Member of the Mississippi Senate from the 11th district
- In office January 1964 – January 1968
- Preceded by: Frank D. Barlow

Personal details
- Born: August 7, 1913 Jonestown, Mississippi, U.S.
- Died: September 4, 2004 (aged 91) Jackson, Mississippi, U.S.
- Party: Republican
- Nickname: Bushie

Military service
- Allegiance: United States
- Branch/service: Army
- Rank: Captain

= Seelig Wise =

American politician (1913–2004)

Seelig Bartell "Bushie" Wise (August 7, 1913 – September 4, 2004) was a Republican member of the Mississippi State Senate, representing the 11th district (Coahoma County), from 1964 to 1968. He was the first Republican Mississippi state senator since Reconstruction.

== Biography ==
Seelig Bartell Wise was born on August 7, 1913, in Jonestown, Mississippi.
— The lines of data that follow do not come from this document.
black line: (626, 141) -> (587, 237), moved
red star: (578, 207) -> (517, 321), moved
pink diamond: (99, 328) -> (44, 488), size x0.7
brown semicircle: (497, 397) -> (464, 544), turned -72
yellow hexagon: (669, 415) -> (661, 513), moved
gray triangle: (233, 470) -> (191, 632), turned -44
He received a B. S. degree in agriculture from Mississippi State University. He then became a cotton farmer in Coahoma County. He became a Captain in the U. S. Army. In 1964, he became the first Republican Mississippi state senator since Reconstruction when he was elected to represent the state's 11th senatorial district, which consisted of Coahoma County. He died on September 4, 2004, in Jackson, Mississippi.